Although plumbers, electricians, carpenters, and landscapers typically work on small-scale projects for homeowners, many also generate revenue by subcontracting on complex projects managed by larger general contractors.
Finding your Niche
Selling to pros is a specialized niche. Providing them with essential resources goes beyond stocking certain products—fast, easy and reliable service is a must since time translates into money. Recognizing this reality can help you segment your pro customers from DIYers. It becomes easier to identify the type of services and benefits pros expect to receive in exchange for patronizing your business.
Now ask yourself, what is the first thing I need to do to get this relationship off the ground? It’s simple—introduce yourself. Send the business owner a personalized e-mail or drop a note in the mail inviting them to visit your business. Even better, give them a call and hold a brief conversation with them. The phone number and contact information are posted online. Be sure to offer an incentive to prompt a response person to your invitation.
1. Contractor Service Department
Designating a special area or checkout for contractor services demonstrates a commitment to providing professional service quickly and efficiently. The staff assigned to this area should be well-trained and confident when answering questions related to services, new products, and traditional purchases. Use overhead signage to identify the contractor area and make it easy for customers to locate.
2. Special Pricing
Large Home Improvement businesses or multi-chain operations may be in a position to offer volume discounts on supplies, building materials, and hardware. All special offers should be promoted online and in-store. The products receiving special deals and offers should change weekly to keep customers engaged and regularly checking for more ways to save.
3. Delivery to the Job Site
Delivering supplies and building materials to the job site saves contractors valuable time and helps them remain focused on their projects. It’s essential to communicate the delivery schedule to avoid any confusion and ensure that it meets your customer’s expectations. Mention if there are restrictions regarding load size, delivery times, etc.
4. Commercial Credit Account
One meaningful way to compete with big-box stores is to offer a commercial credit account to encourage large orders. Offering more payment options will make it easier to shop and place orders. You may also want to set up an invoicing program that reduces the amount of paperwork and billing customers must handle every month.
5. Free Seminars
Pros are eager to learn about innovative products and new technologies that can grow their business and give them more options. Contact your vendors to request that a representative conduct training seminars and product demonstrations for your pro customers. This activity is a great way to meet new contractors and strengthen your business relationship with current customers.

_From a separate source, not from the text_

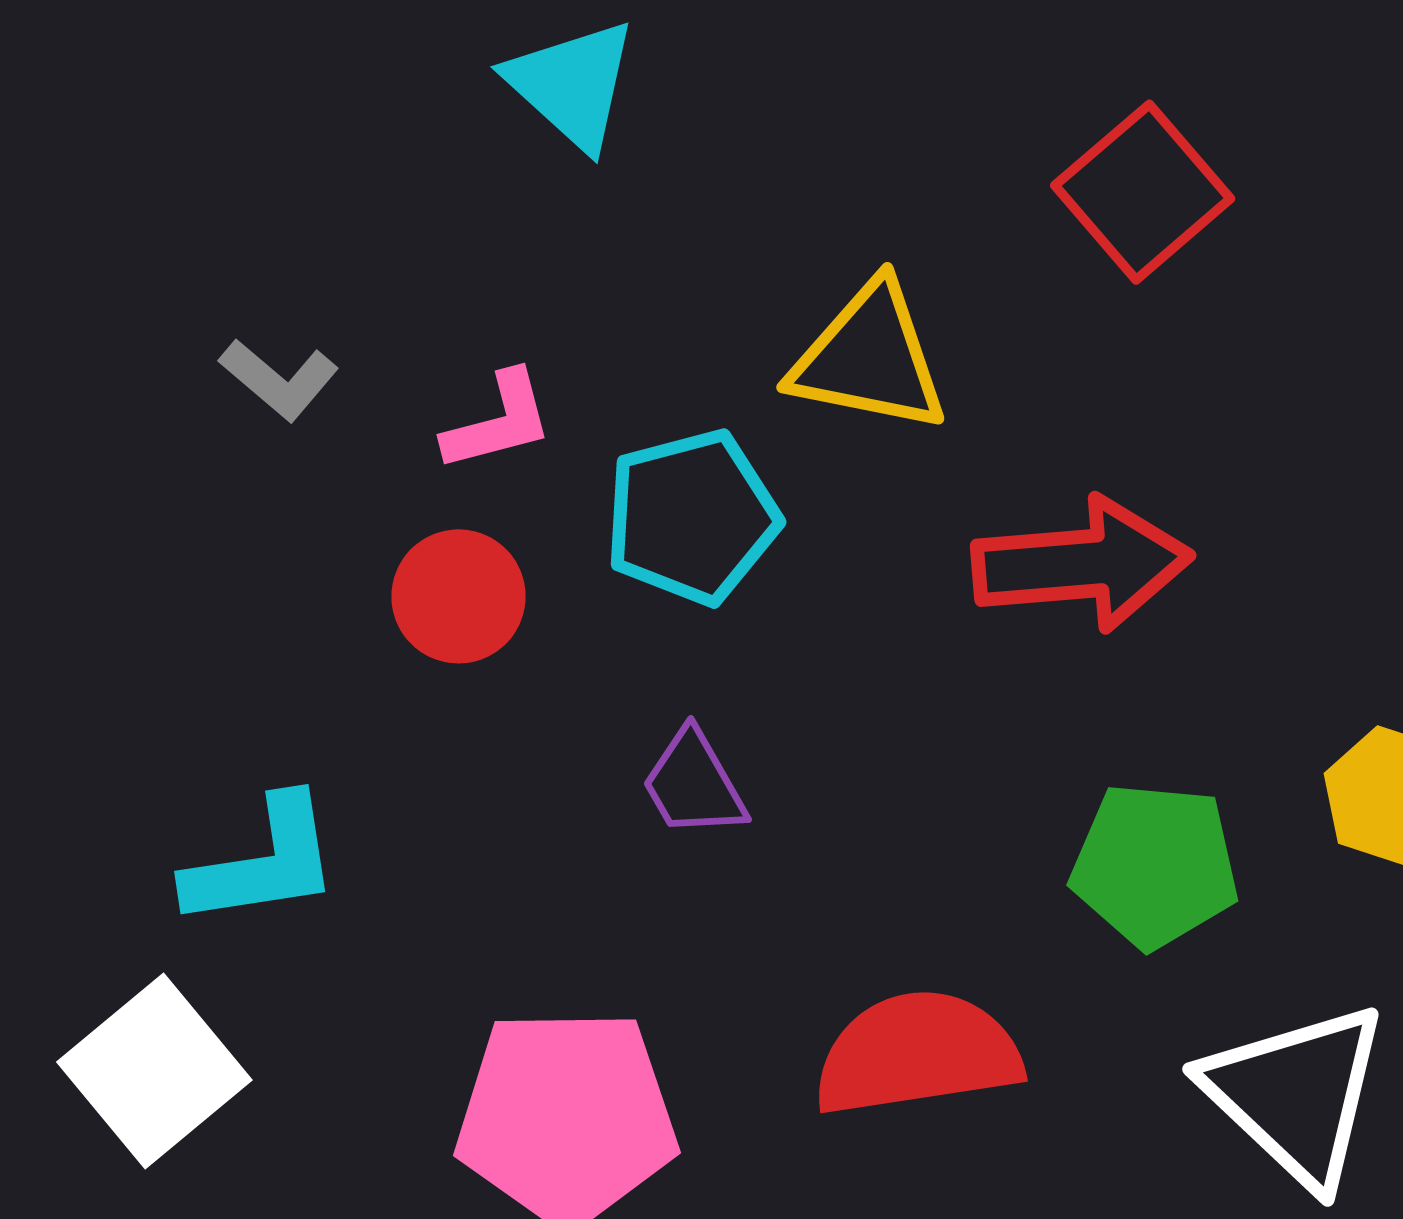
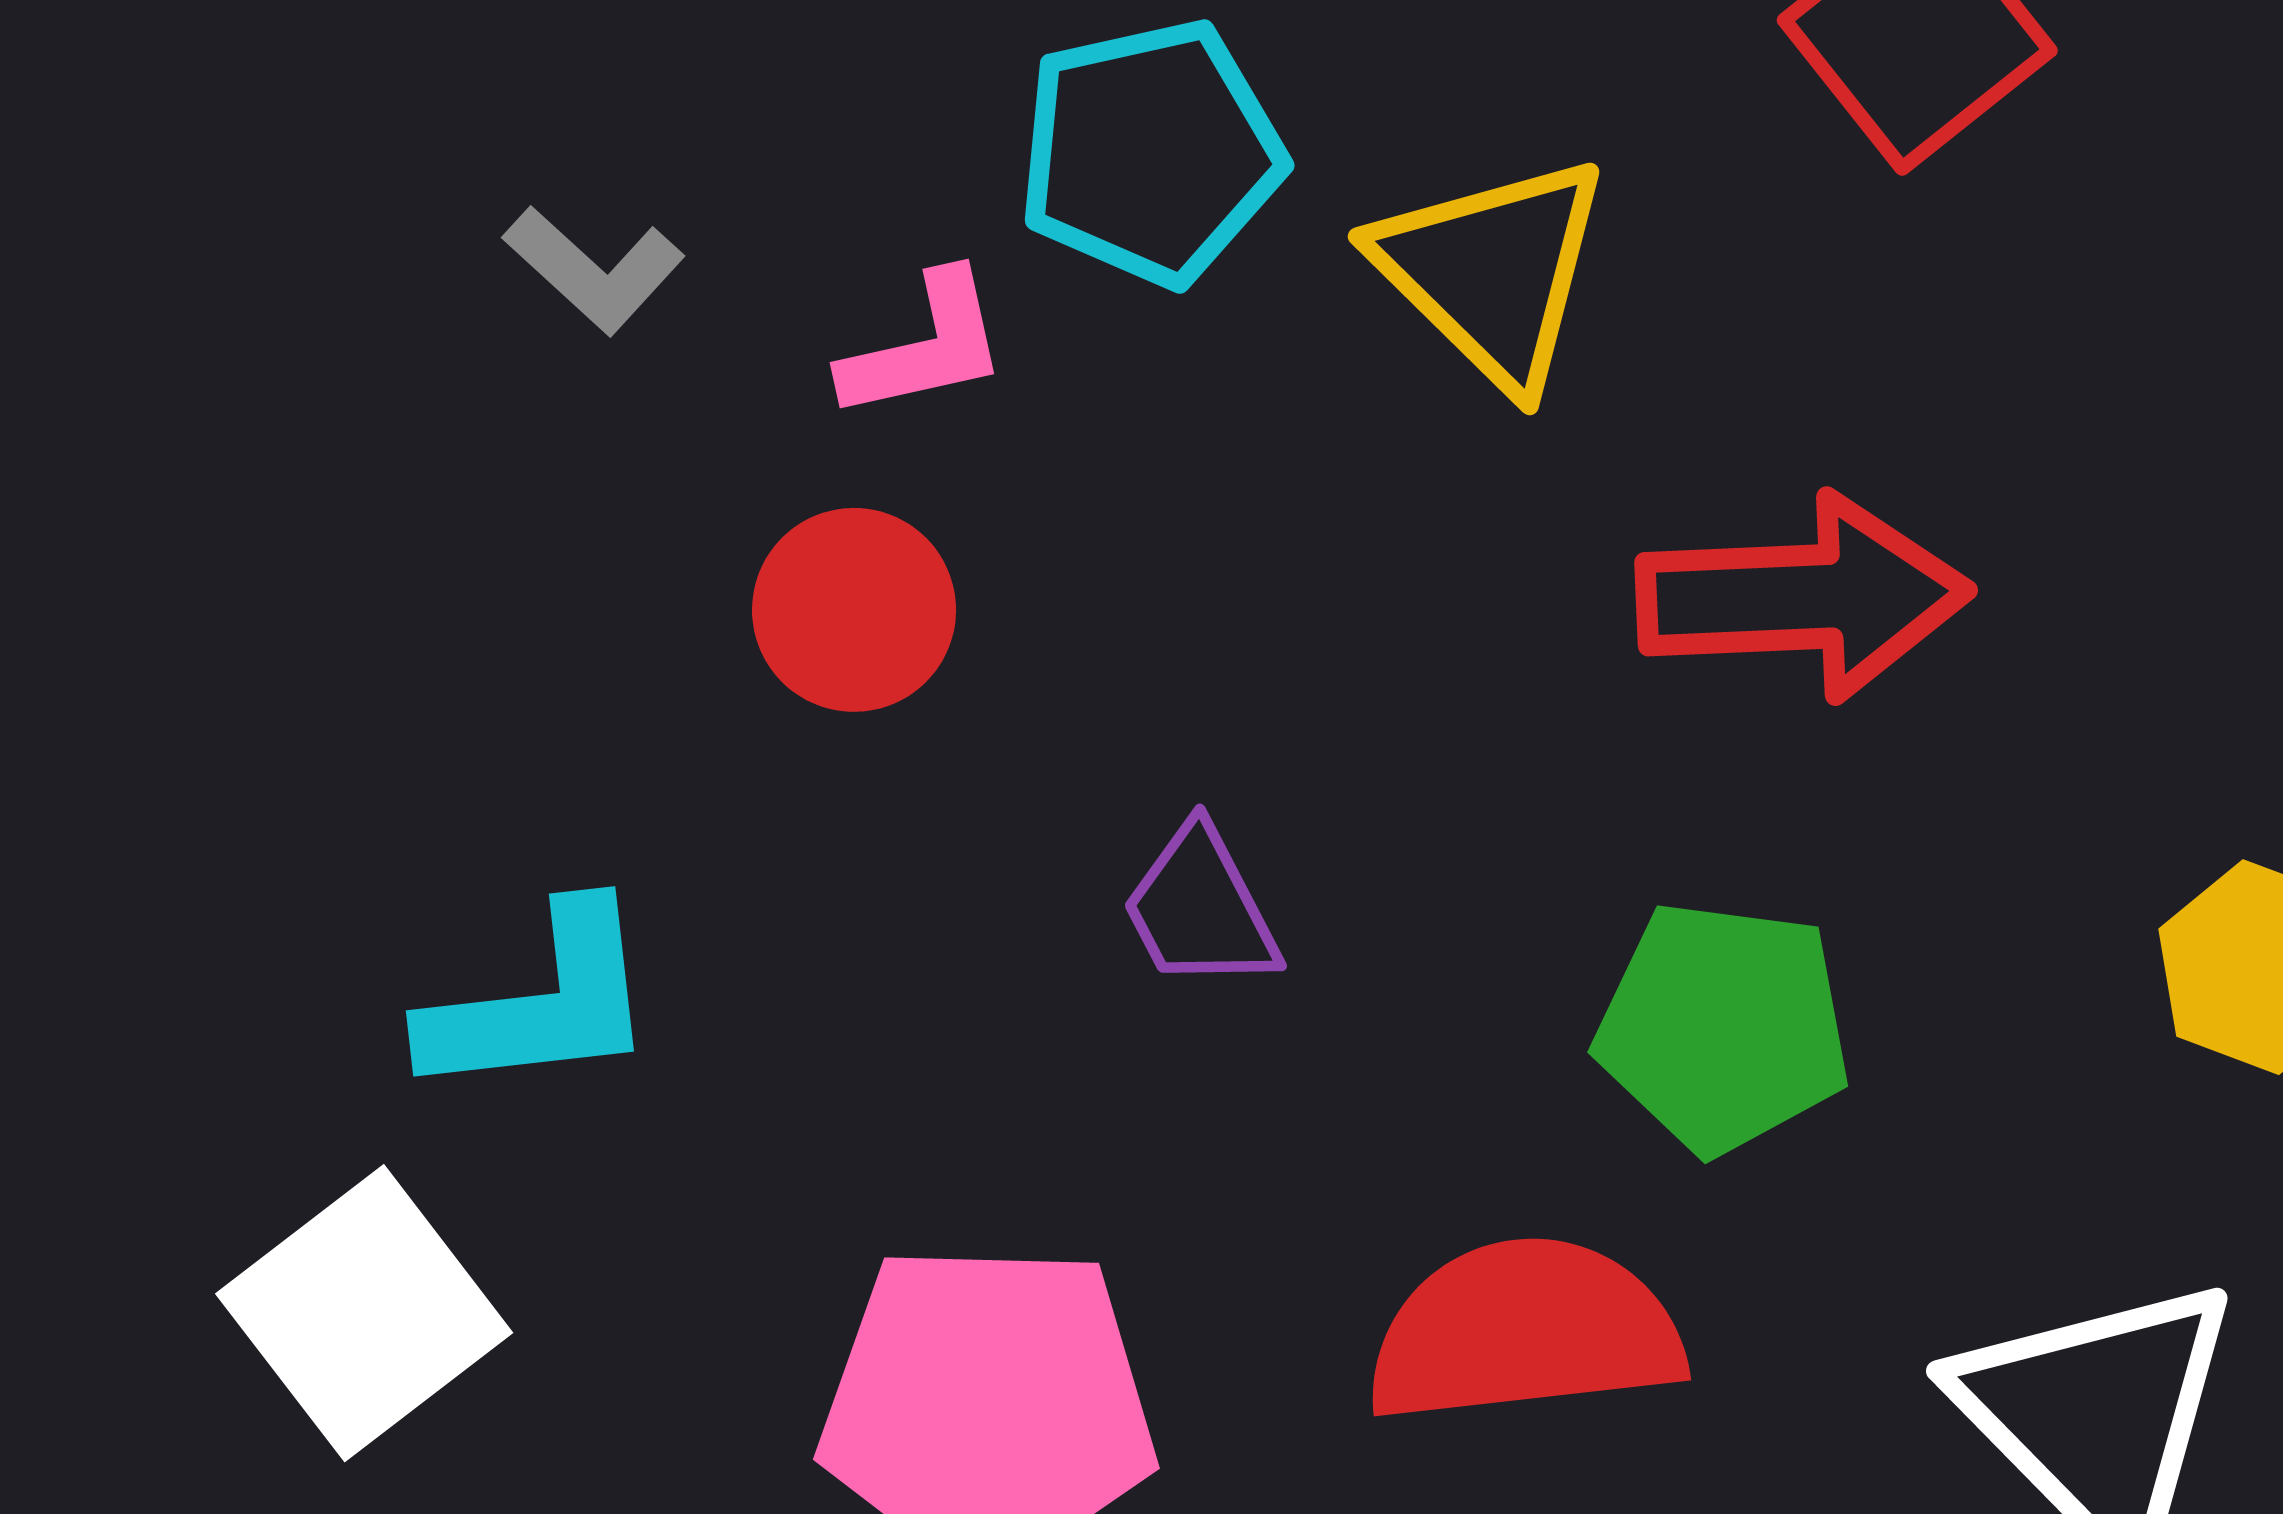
yellow triangle: (869, 358) -> (1492, 272), turned 31
cyan pentagon: (692, 517) -> (1151, 152), moved
green pentagon: (1155, 865) -> (1723, 1027), moved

Does your business rent tools and equipment? Contractors often require tools for a short amount of time on specific projects. Include rentals on your list to show the breadth of your services and desire to provide cost-effective solutions.
Contractors and home improvement Retailers are the perfect mixes. Many of your DIY customers are looking to hire a contractor to complete projects around the home. And, contractors have customers who want to shop at a home improvement retailer that offers excellent service and advice on projects they can complete themselves. Sharing referrals helps everyone succeed.
Stay in Touch
Promote your contractor business on your website and social media. Send e-mails to remind customers about your special offers and upcoming events. But, most importantly, show how much you appreciate their business. Thank pros by holding a customer appreciation day.